**Work order**
Find the line with "Hay una lección" in the records below. Copy it and every line after it, up to and including the line with "promoción activa. Una".

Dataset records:
+---+

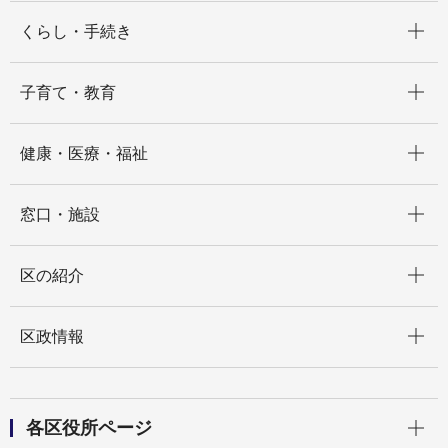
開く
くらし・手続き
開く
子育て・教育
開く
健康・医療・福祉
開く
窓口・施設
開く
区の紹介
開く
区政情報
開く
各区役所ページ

+---+

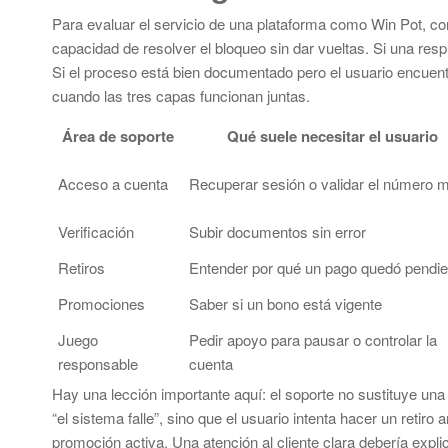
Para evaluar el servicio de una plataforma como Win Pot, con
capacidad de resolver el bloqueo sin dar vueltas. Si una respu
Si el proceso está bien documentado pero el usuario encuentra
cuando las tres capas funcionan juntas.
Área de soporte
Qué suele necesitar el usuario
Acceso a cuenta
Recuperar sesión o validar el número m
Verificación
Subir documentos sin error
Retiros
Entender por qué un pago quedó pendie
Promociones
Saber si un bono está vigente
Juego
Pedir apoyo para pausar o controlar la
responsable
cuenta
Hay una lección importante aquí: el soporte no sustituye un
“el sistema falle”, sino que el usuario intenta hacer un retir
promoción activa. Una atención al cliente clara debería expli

+---+

**Output for this exercise**
Hay una lección importante aquí: el soporte no sustituye un
“el sistema falle”, sino que el usuario intenta hacer un retir
promoción activa. Una atención al cliente clara debería expli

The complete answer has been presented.